If you look carefully, you will see that each of these stages includes a different set of items. This has important consequences when we come to switch to monetary unit sampling.
The big difference between item sampling and monetary unit sampling is that, instead of randomly choosing discrete items, we randomly choose a value contained somewhere in our total of all values. Because larger value items contain more values, they are more likely to be chosen. In our example, the total of all our values is £535,329.15. If we were to use £1 as our sampling unit, this would mean generating random values for approximately 535,329 rows.
To replicate this approach in Power Query, we add a custom column that uses the List.Number() function to create a list of values to each row of our table.

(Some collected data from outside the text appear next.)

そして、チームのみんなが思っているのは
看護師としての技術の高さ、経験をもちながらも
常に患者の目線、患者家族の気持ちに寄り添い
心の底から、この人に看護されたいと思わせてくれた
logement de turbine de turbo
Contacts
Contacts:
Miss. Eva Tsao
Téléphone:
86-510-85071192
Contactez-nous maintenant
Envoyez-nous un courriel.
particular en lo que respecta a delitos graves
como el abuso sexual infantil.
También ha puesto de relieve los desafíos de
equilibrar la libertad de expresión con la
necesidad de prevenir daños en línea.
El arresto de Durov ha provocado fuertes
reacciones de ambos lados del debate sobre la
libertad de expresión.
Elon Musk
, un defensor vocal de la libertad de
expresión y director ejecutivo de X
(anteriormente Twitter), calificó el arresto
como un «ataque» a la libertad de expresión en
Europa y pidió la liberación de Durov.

Each list will start at 1 and end at the Value on that row, divided by the sampling unit. So, if our value was 7,848.96 and our sampling unit was 1 we would generate a sequential list of 7,849 items for that row:
List.Numbers(1,([Value]/SampleUnit))
Having added our custom column, we can click on the expand icon and choose to Expand to New Rows. Our table now includes 535,382 rows – you could get closer to the exact sum of the values by rounding the Value in the List.Numbers() formula:
List.Numbers(1,(Number.Round([Value])/SampleUnit))

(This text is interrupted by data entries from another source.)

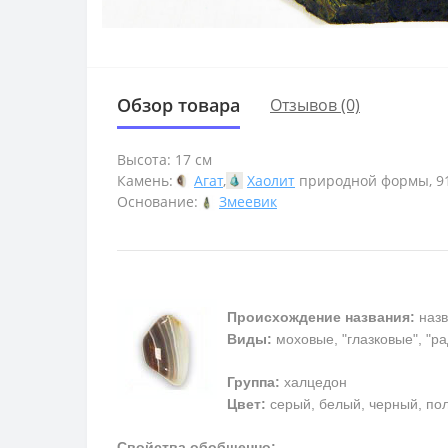
Обзор товара
Отзывов (0)
Высота: 17 см
Камень:
Агат
,
Хаолит
природной формы, 91
Основание:
Змеевик
Происхождение названия:
назв
Виды:
моховые, "глазковые", "р
Группа:
халцедон
Цвет:
серый, белый, черный, пол
Свойства обобщенно:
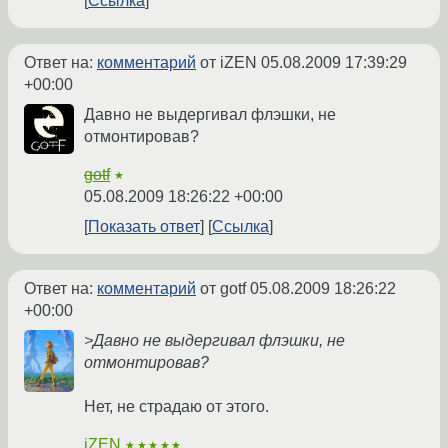
Ссылка
Ответ на:
комментарий
от iZEN
05.08.2009 17:39:29
+00:00
Давно не выдергивал флэшки, не
отмонтировав?
gotf
★
05.08.2009 18:26:22 +00:00
Показать ответ
Ссылка
Ответ на:
комментарий
от gotf
05.08.2009 18:26:22
+00:00
>Давно не выдергивал флэшки, не
отмонтировав?
Нет, не страдаю от этого.
iZEN
★★★★★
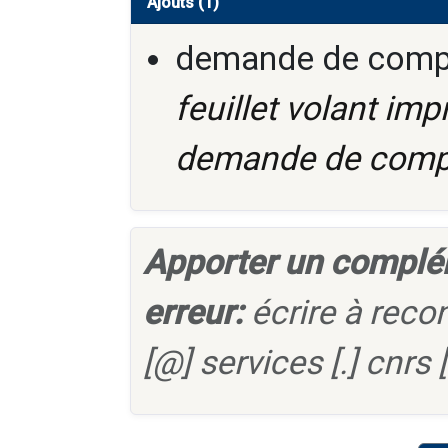
Ajouts (1)
demande de compt
feuillet volant im
demande de comp
Apporter un complé
erreur:
écrire à reco
[@] services [.] cnrs [.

We can now add our random column as we did for the item sampling but, of course, this time we will be adding random numbers to over 500,000 rows.
This is where things get a little more difficult. We want to select our required number of sample items by sorting our random column and then choosing the item in which our random number is found. However, it is perfectly possible that the same item will feature more than once in our sample list, so we will need to remove duplicates to get the number of items that we need. If we just right-click in the Item identifier header and choose Remove Duplicates, then we will be back to our original 100 rows. Crucially however, just as in our item sample, the action will recalculate the random numbers and accordingly resort our list, so we won't end up with the items that our previous sort had identified. This is where the method I chose is open to question and I would be grateful for any comments as to whether it is still statistically valid. I used Transform, Group By to group the items by Item identifier and Value, and then aggregate the Max of the Random column:
Although all the subsequent operations still cause the sample to be recalculated, it seems that the recalculation involves working with the entire population of 500,000+ rows, rather than just the 100 unique rows. Repeatedly refreshing the queries and comparing the Monetary Unit sample with the Item sample certainly suggests that the Monetary Unit sample favours the higher value items:
This example did challenge both my knowledge of statistics and my understanding of how Power Query deals with random numbers. In part 2, we will look at trying to create a more elegant and scalable solution. We will also be inviting you to point out any flaws in the methods covered and to suggest alternative and better solutions.